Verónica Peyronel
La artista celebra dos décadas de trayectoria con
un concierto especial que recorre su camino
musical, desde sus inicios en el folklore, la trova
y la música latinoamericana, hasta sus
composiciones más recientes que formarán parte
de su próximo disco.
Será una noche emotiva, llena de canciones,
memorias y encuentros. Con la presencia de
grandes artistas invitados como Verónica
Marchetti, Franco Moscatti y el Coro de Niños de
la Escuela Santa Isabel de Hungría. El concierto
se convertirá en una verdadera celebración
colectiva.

==

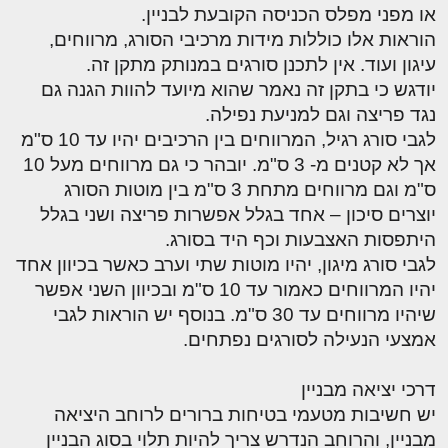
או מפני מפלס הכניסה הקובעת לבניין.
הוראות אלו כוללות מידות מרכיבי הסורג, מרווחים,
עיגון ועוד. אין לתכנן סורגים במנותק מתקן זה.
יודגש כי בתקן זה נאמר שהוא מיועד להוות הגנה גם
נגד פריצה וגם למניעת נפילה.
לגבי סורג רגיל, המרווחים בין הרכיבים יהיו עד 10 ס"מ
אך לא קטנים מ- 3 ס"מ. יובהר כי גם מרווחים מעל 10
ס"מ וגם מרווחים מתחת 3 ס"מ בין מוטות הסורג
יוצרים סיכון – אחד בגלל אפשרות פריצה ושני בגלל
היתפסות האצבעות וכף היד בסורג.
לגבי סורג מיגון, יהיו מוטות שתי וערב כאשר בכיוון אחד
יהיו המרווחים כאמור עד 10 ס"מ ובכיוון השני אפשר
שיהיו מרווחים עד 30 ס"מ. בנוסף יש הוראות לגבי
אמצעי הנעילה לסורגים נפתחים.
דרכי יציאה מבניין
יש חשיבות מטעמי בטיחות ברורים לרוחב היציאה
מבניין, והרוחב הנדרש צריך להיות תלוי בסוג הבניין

---

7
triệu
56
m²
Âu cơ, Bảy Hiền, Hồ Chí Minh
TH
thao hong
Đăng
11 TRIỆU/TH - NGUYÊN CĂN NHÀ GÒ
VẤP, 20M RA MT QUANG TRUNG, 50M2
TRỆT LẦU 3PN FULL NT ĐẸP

## WHAT YOU SHOULD DO
Using only the entries above, output the line with "עיגון ועוד. אין לתכנן סורגים במנותק מתקן זה.", the line with "מבניין, והרוחב הנדרש", and all lines between them, exactly as they stand.

## THE COMPLETED TASK
עיגון ועוד. אין לתכנן סורגים במנותק מתקן זה.
יודגש כי בתקן זה נאמר שהוא מיועד להוות הגנה גם
נגד פריצה וגם למניעת נפילה.
לגבי סורג רגיל, המרווחים בין הרכיבים יהיו עד 10 ס"מ
אך לא קטנים מ- 3 ס"מ. יובהר כי גם מרווחים מעל 10
ס"מ וגם מרווחים מתחת 3 ס"מ בין מוטות הסורג
יוצרים סיכון – אחד בגלל אפשרות פריצה ושני בגלל
היתפסות האצבעות וכף היד בסורג.
לגבי סורג מיגון, יהיו מוטות שתי וערב כאשר בכיוון אחד
יהיו המרווחים כאמור עד 10 ס"מ ובכיוון השני אפשר
שיהיו מרווחים עד 30 ס"מ. בנוסף יש הוראות לגבי
אמצעי הנעילה לסורגים נפתחים.
דרכי יציאה מבניין
יש חשיבות מטעמי בטיחות ברורים לרוחב היציאה
מבניין, והרוחב הנדרש צריך להיות תלוי בסוג הבניין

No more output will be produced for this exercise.